Telomere labeling shows inaccurate sizing of telomere-adjacent gap segments in HG38 subtelomere regions.
Fig. 3. Telomere labeling shows inaccurate sizing of telomere-adjacent gap segments in HG38 subtelomere regions.
Blue bars represent the nick sites in hg38 reference. Yellow bars with green Nt.BsPQ1 nick sites represent the main haplotype seen in the genomes. A black dashed arrow indicated the width of the telomere-adjacent gap sequence that should be deleted from the hg38 reference. An image below the haplotype shows a single telomere labeled molecule confirming the end of the chromosome arm. These telomeres were labeled using CRISPR-Cas9 to tag the telomere repeat and incorporate a fluorophore[32]. None of the subtelomeric haplotypes for each of these arms extends past the telomere label shown here.

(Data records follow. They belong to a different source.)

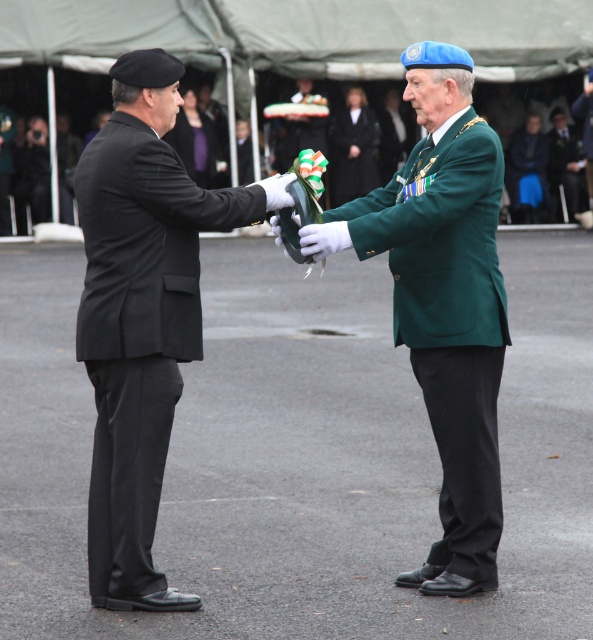 The height and width of the screenshot is (640, 593). Find the location of `blue fabric pants at lower right`. blue fabric pants at lower right is located at coordinates (527, 170).

Does blue fabric pants at lower right have a lesser width compared to green fabric uniform at center?

Incorrect, blue fabric pants at lower right's width is not less than green fabric uniform at center's.

Based on the photo, measure the distance between blue fabric pants at lower right and camera.

92.84 feet

Where is `blue fabric pants at lower right`? The image size is (593, 640). blue fabric pants at lower right is located at coordinates (527, 170).

Between point (514, 188) and point (279, 148), which one is positioned in front?

Point (279, 148) is in front.

This screenshot has height=640, width=593. What are the coordinates of `blue fabric pants at lower right` in the screenshot? It's located at (527, 170).

Where is `blue fabric pants at lower right`? blue fabric pants at lower right is located at coordinates (527, 170).

Is black wool beret at upper center smaller than green fabric flag at upper center?

Incorrect, black wool beret at upper center is not smaller in size than green fabric flag at upper center.

Between black wool beret at upper center and green fabric flag at upper center, which one appears on the left side from the viewer's perspective?

green fabric flag at upper center is more to the left.

The width and height of the screenshot is (593, 640). Find the location of `black wool beret at upper center`. black wool beret at upper center is located at coordinates (352, 148). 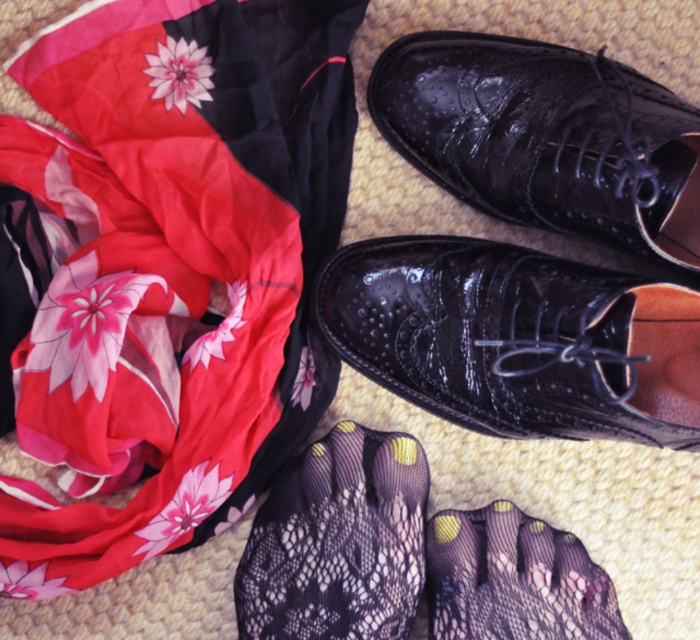 You are organizing a closet and need to place the black lace foot at lower right and the black mesh sock at lower center into a drawer. The drawer has limited space. Which item should you place first to ensure both fit comfortably?

You should place the black mesh sock at lower center first since it is smaller in size than the black lace foot at lower right, allowing the larger item to be placed on top or beside it without overcrowding the drawer.

From the picture: You are organizing a closet and need to place the black lace foot at lower right and the black mesh sock at lower center. Based on their positions in the image, which one is closer to the front of the closet?

The black lace foot at lower right is closer to the front of the closet because it is in front of the black mesh sock at lower center.

You are trying to put on your shoes but notice the glossy leather shoe at center and the black mesh sock at lower center. Which item should you put on first according to proper footwear etiquette?

You should put on the black mesh sock at lower center first before the glossy leather shoe at center, as socks are typically worn under shoes to protect the feet and the shoe lining.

2q: For 2q, there is a major haplotype with 110 genomes that matches well to the hg38 reference. 20 genomes have an extension 45 kb more than the hg38 reference end. This is very similar in size to a 50 kb polymorphism at 2q detected independently using RARE cleavage mapping [33]. 3 genomes start at 242.12Mb, and DNA from the remaining 21 genomes failed to assemble a contig at this telomere.

3q: 72 genomes extend 130 kb beyond the Stong assembly and hg38 reference as shown for GM191025 (Fig 1). The genome map pattern of this region indicates that these genomes contain paralogy blocks 1–5, which are lacking in both the hg38 reference and the Stong Assembly (4). 5 genomes extend an additional 70 kb and contains paralogy blocks 23, 24, 25 and 28. Another 10 genomes contain variable extensions beyond the reference, and 23 genomes start at 198.16 Mb. DNA from 44 genomes failed to assemble a contig at this telomere.

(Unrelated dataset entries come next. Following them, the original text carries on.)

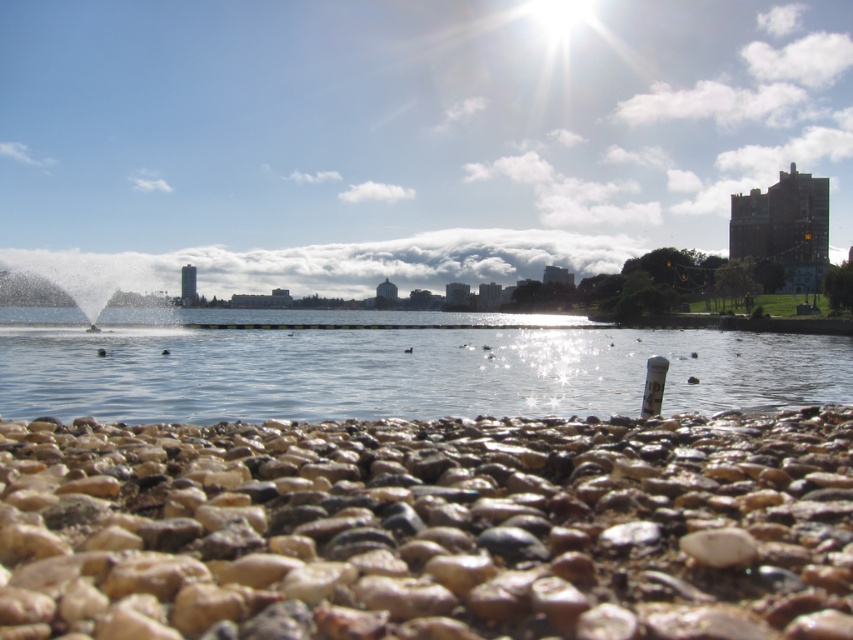 You are standing on the brown pebbles at lower center and want to reach the clear water at center. Which direction should you move to get there?

You should move upward because the brown pebbles at lower center is located below the clear water at center.

You are standing on the brown pebbles at lower center and want to reach the clear water at center. Based on the scene, which area covers a larger portion of the image?

The clear water at center occupies a larger portion of the image than the brown pebbles at lower center.

You are standing at the center of the image and want to place a small marker at the exact center of the brown pebbles at lower center. What are the coordinates where you should place the marker?

The coordinates for the exact center of the brown pebbles at lower center are at point (428, 529). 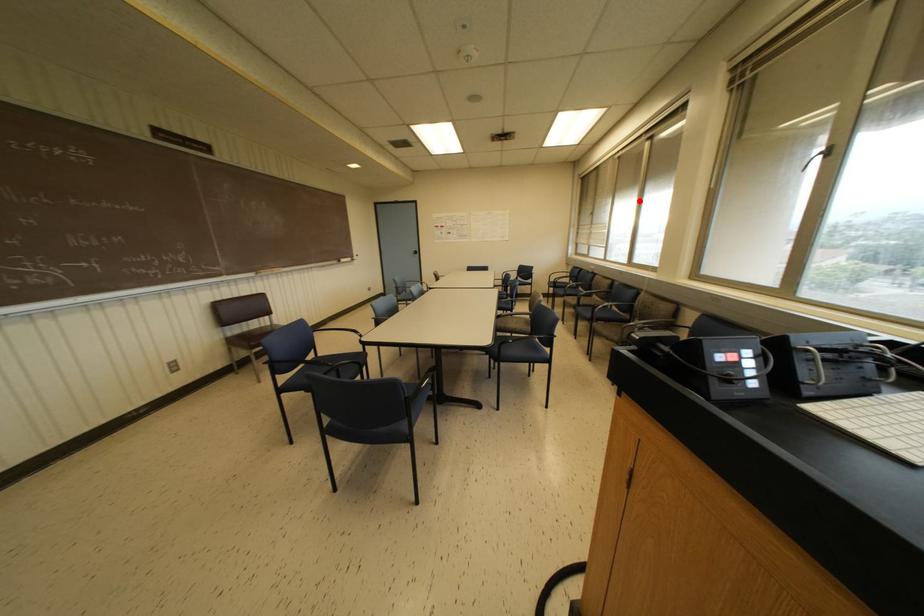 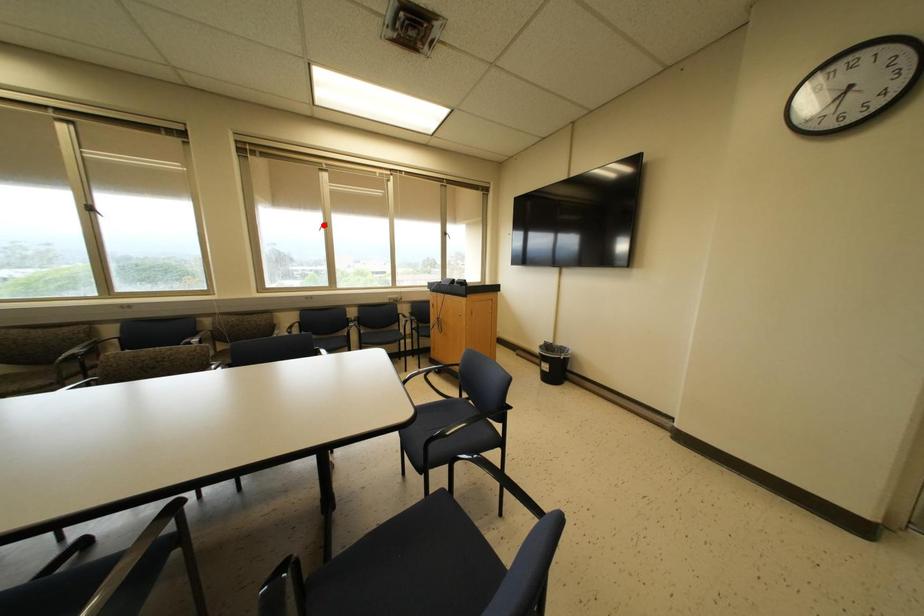 I am providing you with two images of the same scene from different viewpoints. A red point is marked on the first image and another point is marked on the second image. Are the points marked in image1 and image2 representing the same 3D position?

No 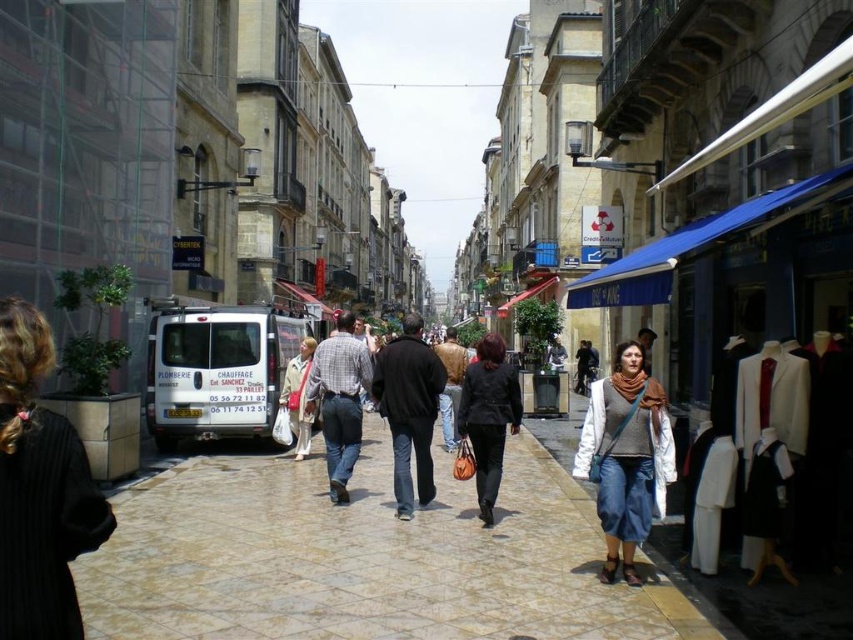 Question: Among these points, which one is farthest from the camera?

Choices:
 (A) click(x=440, y=410)
 (B) click(x=300, y=456)
 (C) click(x=65, y=445)
 (D) click(x=494, y=467)

Answer: (A)

Question: Can you confirm if black wool coat at lower left is positioned below black leather jacket at center?

Choices:
 (A) yes
 (B) no

Answer: (B)

Question: Which object is farther from the camera taking this photo?

Choices:
 (A) light beige stone pavement at center
 (B) leather jacket at center
 (C) black leather jacket at center
 (D) light beige coat at center

Answer: (D)

Question: Observing the image, what is the correct spatial positioning of plaid cotton shirt at center in reference to leather jacket at center?

Choices:
 (A) above
 (B) below

Answer: (B)

Question: Which object is farther from the camera taking this photo?

Choices:
 (A) light beige stone pavement at center
 (B) plaid cotton shirt at center
 (C) knit gray sweater at center

Answer: (B)

Question: Can you confirm if black wool coat at lower left is positioned to the left of plaid cotton shirt at center?

Choices:
 (A) no
 (B) yes

Answer: (B)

5q: 135 genomes start at 181.48 Mb. 116 out of the 135 genomes match the hg38 reference and 19 genomes of 135 genomes have alternative patterns in the last 30kb adjacent to telomere. An additional 15 genomes start before 181.48Mb. None of these genomes contain 181.48Mb-181.54Mb telomere adjacent gap Ns (the black dash arrow in Fig 2), which should be deleted from the hg38 reference. DNA from 4 genomes failed to assemble a contig at this telomere.

6p: 69 genomes start near 0.05 Mb of the HG38 reference sequence and the patterns from 0.05Mb to 0.11Mb are significantly different to hg38. 50 genomes start at 0.0 Mb of hg38. Most of the 50 genomes contain additional paralogy block 1–3, and 20 such genomes are shown in Fig 2. DNA from 35 genomes failed to assemble a contig at this telomere.

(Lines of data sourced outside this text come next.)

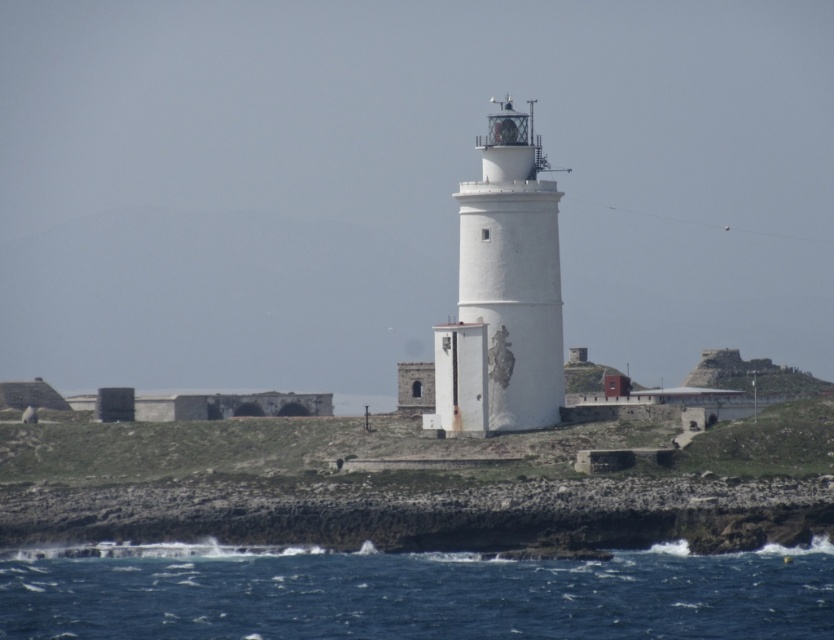 You are standing on a cliff overlooking the ocean and see the white smooth lighthouse at center and the blue water at lower left. Which object is positioned lower in the scene?

The blue water at lower left is positioned lower than the white smooth lighthouse at center. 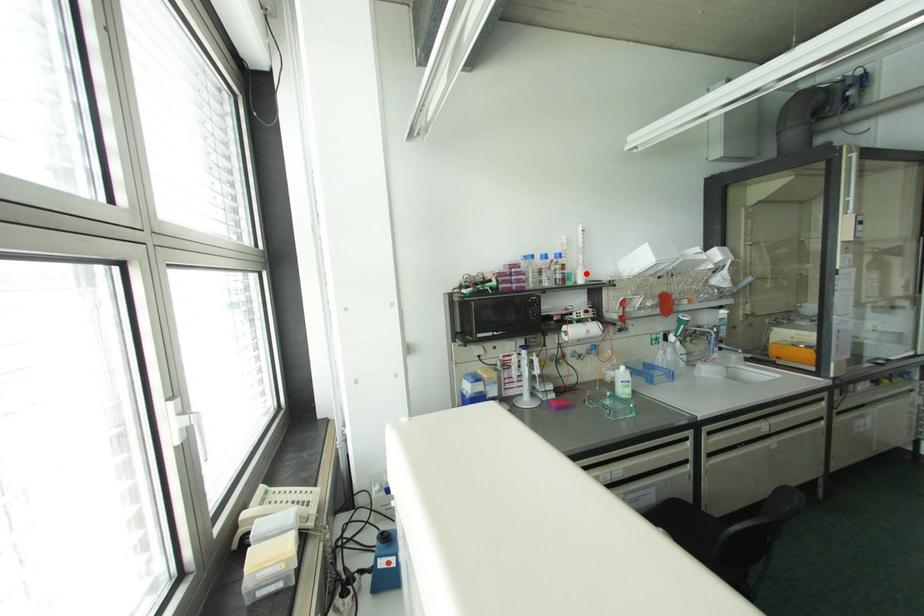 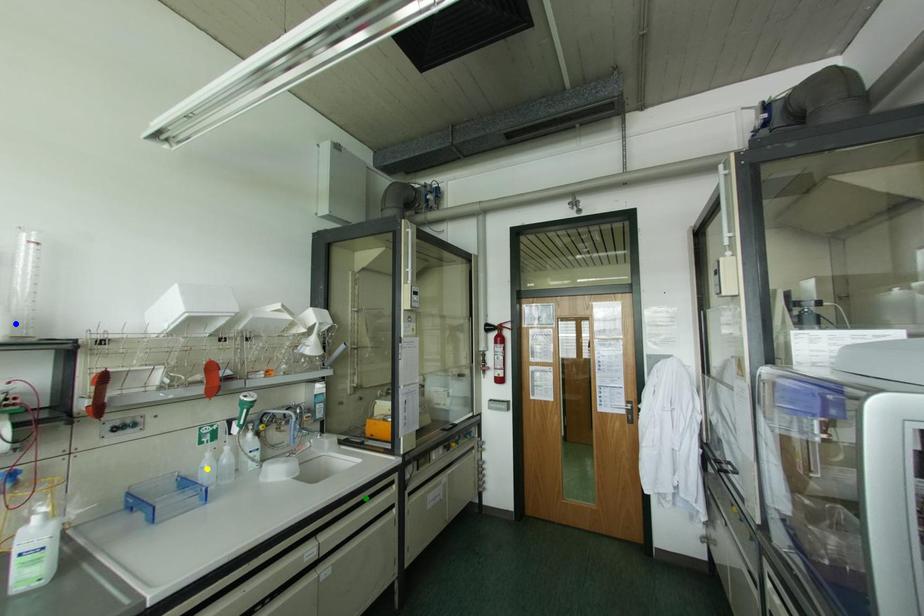 Question: I am providing you with two images of the same scene from different viewpoints. A red point is marked on the first image. You are given multiple points on the second image. Which spot in image 2 lines up with the point in image 1?

Choices:
 (A) green point
 (B) blue point
 (C) yellow point

Answer: (B)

6q: 80 genomes match the hg38 reference. 66 genomes have different variations between 170.74–170.70Mb. One specific pattern containing 15 genomes is shown in Fig 2. All of these haplotypes start near the 170.75 Mb of hg38 reference sequence, and do not contain the 60 kb telomere-adjacent gap Ns in the HG38 reference sequence. DNA from 8 genomes failed to assemble a contig at this telomere.

7p: The 7p subtelomeric region shows a wide range in haplotypes, and all contain extra sequences beyond the hg38 reference. 60 genomes contain 70kb extra sequences, which have the patterns of paralogy blocks of 6-7-8-9. An additional 5 contain 175 kb extra sequences, which comprise of paralogy blocks from 1 to 9, as shown in S1 Fig. 39 genomes contain variable extensions beyond hg38. DNA from 50 genomes did not generate complete assembly due to an inverted nick pair (INP) site, starting at 0.08Mb.

7q: 125 genomes match the HG38 reference pattern exactly or have one extra nick site. 17 genomes have 2 additional nick sites and extend 15 kb further than the major haplotype. DNA from the remaining 12 genomes failed to assemble a contig at this telomere.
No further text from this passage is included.